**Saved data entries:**
___

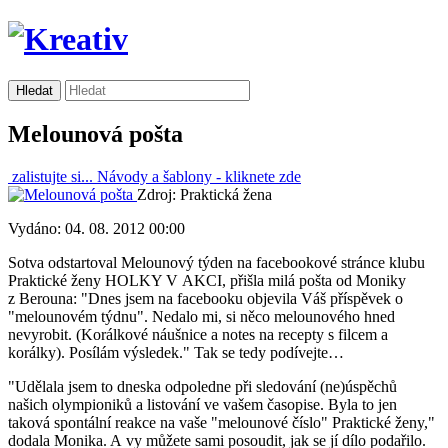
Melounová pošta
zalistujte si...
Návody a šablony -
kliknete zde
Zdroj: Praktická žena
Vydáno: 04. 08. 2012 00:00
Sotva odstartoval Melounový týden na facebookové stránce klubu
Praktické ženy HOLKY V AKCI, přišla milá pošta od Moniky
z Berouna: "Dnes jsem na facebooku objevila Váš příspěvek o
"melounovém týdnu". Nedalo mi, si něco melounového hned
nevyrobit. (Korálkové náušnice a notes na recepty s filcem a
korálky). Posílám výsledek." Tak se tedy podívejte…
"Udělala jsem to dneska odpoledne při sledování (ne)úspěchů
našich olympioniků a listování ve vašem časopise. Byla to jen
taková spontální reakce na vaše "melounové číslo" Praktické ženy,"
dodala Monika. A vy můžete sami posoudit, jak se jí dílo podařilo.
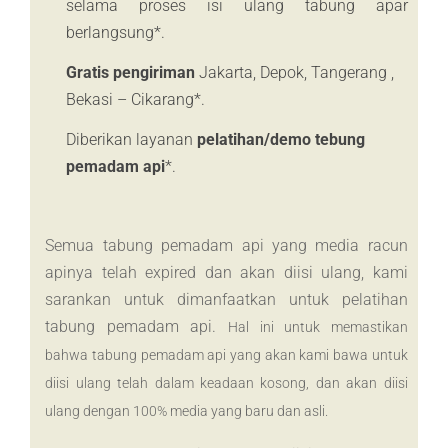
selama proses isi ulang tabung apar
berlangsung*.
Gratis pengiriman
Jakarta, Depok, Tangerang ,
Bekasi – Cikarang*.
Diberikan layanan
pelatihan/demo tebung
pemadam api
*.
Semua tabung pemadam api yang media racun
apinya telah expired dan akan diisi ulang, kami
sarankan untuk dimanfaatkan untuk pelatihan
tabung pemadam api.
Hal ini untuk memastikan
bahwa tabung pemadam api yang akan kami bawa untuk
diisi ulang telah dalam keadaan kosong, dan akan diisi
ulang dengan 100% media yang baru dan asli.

___

**Task details:** Quote only the lines from the one containing "Jakarta, Depok, Tangerang" through the final line of the records, with both ends included.

**Exercise solution:**
Jakarta, Depok, Tangerang ,
Bekasi – Cikarang*.
Diberikan layanan
pelatihan/demo tebung
pemadam api
*.
Semua tabung pemadam api yang media racun
apinya telah expired dan akan diisi ulang, kami
sarankan untuk dimanfaatkan untuk pelatihan
tabung pemadam api.
Hal ini untuk memastikan
bahwa tabung pemadam api yang akan kami bawa untuk
diisi ulang telah dalam keadaan kosong, dan akan diisi
ulang dengan 100% media yang baru dan asli.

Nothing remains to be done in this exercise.